You will notice that each of the files contain a function that looks just like the io.Writer interface, without the Write keyword. I.e StreamProcessWith(func(p []byte) (int, error) This is an anonymous function which is converted to an io.Writerwhen it is returned. Here is the code of s_debug.go

func StreamDebug() *StreamDecorator {
	sd := &StreamDecorator{}
	sd.p =
		func(sp StreamProcessor) StreamProcessor {
			sd.Open = func(e *mail.Envelope) error {
				return nil
			}
			return StreamProcessWith(func(p []byte) (int, error) {
				fmt.Println(string(p))
				Log().WithField("p", string(p)).Info("Debug stream")
				return sp.Write(p)
			})
		}
	return sd
}

The most important detail here is that the sp identifier refers to the next io.Writer in the chain. In other words, sp contains a reference to the underlying writer.

(The sd.Open statement does nothing, it's just there here as an example / to be used as a template.)

In the api_test.go file, there is a test called `TestStreamProcessor'. The writers are chained with the following config setting:

"stream_save_process": "Header|compress|Decompress|debug"

Which means it will call the Write method on the Header first, and then down to each underlying writer in the stream.

Todo:

  • Configurable stream buffer size & ability to recycle it.
  • Write more advanced processors (parse headers, streaming version of the maildir processor, sql database, save in chunks & deduplicate on-the-fly)
  • Fuzz testing
  • Test in production

flashmob avatar Feb 21 '19 03:02 flashmob

Update: Development ongoing. Got a little side-tracked and developed a streaming parsing library for mime. (it's parsing the headers as the input is read in. In the old version, it had to wait until everything was read in. Just thought it would be nicer if it could also produce a mime tree too, so that took a bit longer, but hopefully the effort was worth it! Re-written it 3 times, lol!). Stream buffer is now configurable, and works with buffers on any size, eg 64 bytes is even OK. Can't wait to try it out in prod, currently only tested on about 1000 sample emails. It would be good to try it out on a few million. Will post the latest source soon...

flashmob avatar Jul 16 '19 14:07 flashmob

Now working on a "chunk saver" - a streaming backend that breaks up the emails in to chunks as they get saved. Chunks are broken according to the following rule: at the end of headers, at the end of mime part boundaries, or if the chunk's size reaches a limit. Chunks can be checked if they are being duplicated & basic data-deduplication can be baked in.

flashmob avatar Aug 28 '19 15:08 flashmob

Just found out that text compresses significantly much better if it's not base64 encoded! (Makes sense... base64 inflates the size by at most ~33%)

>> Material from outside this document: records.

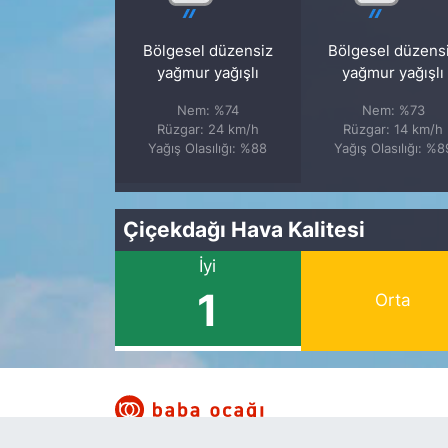
Bölgesel düzensiz
Bölgesel düzens
yağmur yağışlı
yağmur yağışlı
Nem: %74
Nem: %73
Rüzgar: 24 km/h
Rüzgar: 14 km/h
Yağış Olasılığı: %88
Yağış Olasılığı: %8
Çiçekdağı Hava Kalitesi
İyi
1
Orta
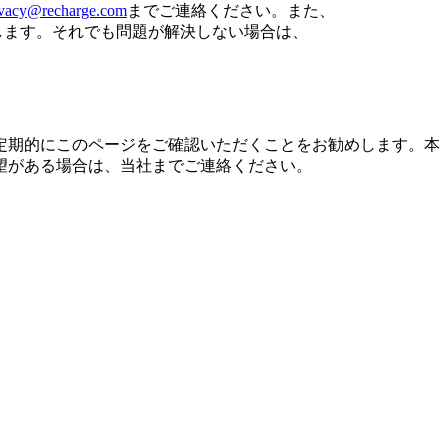
ivacy@recharge.com
までご連絡ください。また、
いたします。それでも問題が解決しない場合は、
定期的にこのページをご確認いただくことをお勧めします。本
望がある場合は、当社までご連絡ください。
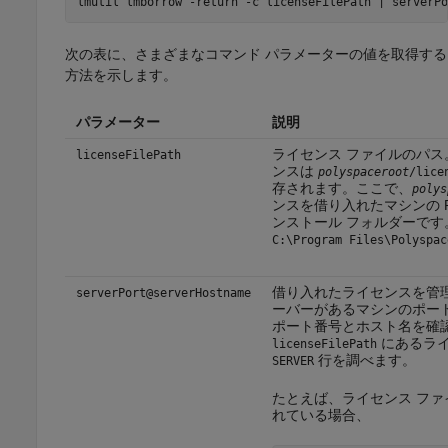
lmutil lmborrow -return -c licenseFilePath | serverPo
次の表に、さまざまなコマンド パラメーターの値を取得する
方法を示します。
パラメーター
説明
ライセンス ファイルのパス
licenseFilePath
ンスは
polyspaceroot
/lice
存されます。ここで、
polys
ンスを借り入れたマシンの Pol
ンストール フォルダーです
C:\Program Files\Polyspac
借り入れたライセンスを管理
serverPort@serverHostname
ーバーがあるマシンのポー
ポート番号とホスト名を確
にあるライ
licenseFilePath
行を調べます。
SERVER
たとえば、ライセンス ファ
れている場合、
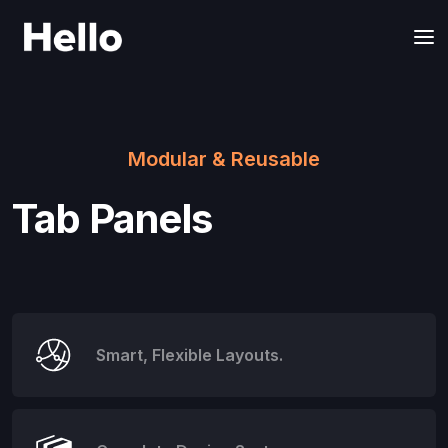
Modular & Reusable
Tab Panels
Smart, Flexible Layouts.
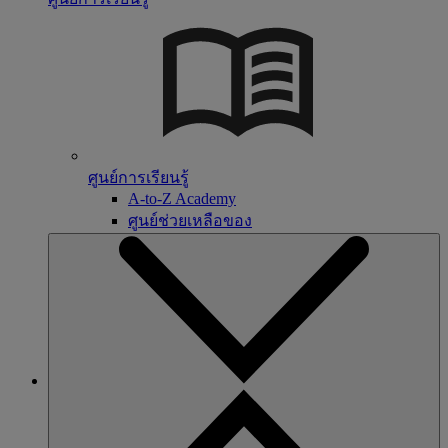
ศูนย์การเรียนรู้
A-to-Z Academy
ศูนย์ช่วยเหลือของ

flashmob avatar Sep 30 '19 08:09 flashmob

TODO New configuration layout:

  1. named backend configurations (not just one)
  2. Each named backend configurations can also defines its own named processors
  3. Processors define their configuration options as fields of the named processor It would be useful for:
  • each server to have a specific "named" backend configuration
  • ability to have a specific instance of a processor for a specific backend config, eg. servers can use different databases
  • do not need to prefix the config options with the name of the processor anymore
  1. A post-processor: This will get called after the completing the message transfer (stream based)

flashmob avatar May 20 '20 03:05 flashmob

1 - 3 done. Now working on 4.

flashmob avatar Jul 03 '20 15:07 flashmob

Do you need any help?

pkalemba avatar Jul 04 '20 11:07 pkalemba

Hi @pkalemba thanks for your interest! What kind of help do you offer? Right now, it seems like the bulk of this PR has been completed. Would need some help with testing, reviewing the code and getting some feedback. Any help always welcome. Thanks

flashmob avatar Jul 04 '20 13:07 flashmob

4 done

flashmob avatar Jul 14 '20 11:07 flashmob

Still have a lot of small problems, but once that's fixed then real testing can start!

flashmob avatar Jul 20 '20 03:07 flashmob

mysql driver taking shape.

flashmob avatar Aug 03 '20 05:08 flashmob

@flashmob Are you still planning to finish this PR? I see you have invested quite some time but then the motivation died down? 😄 We need you back.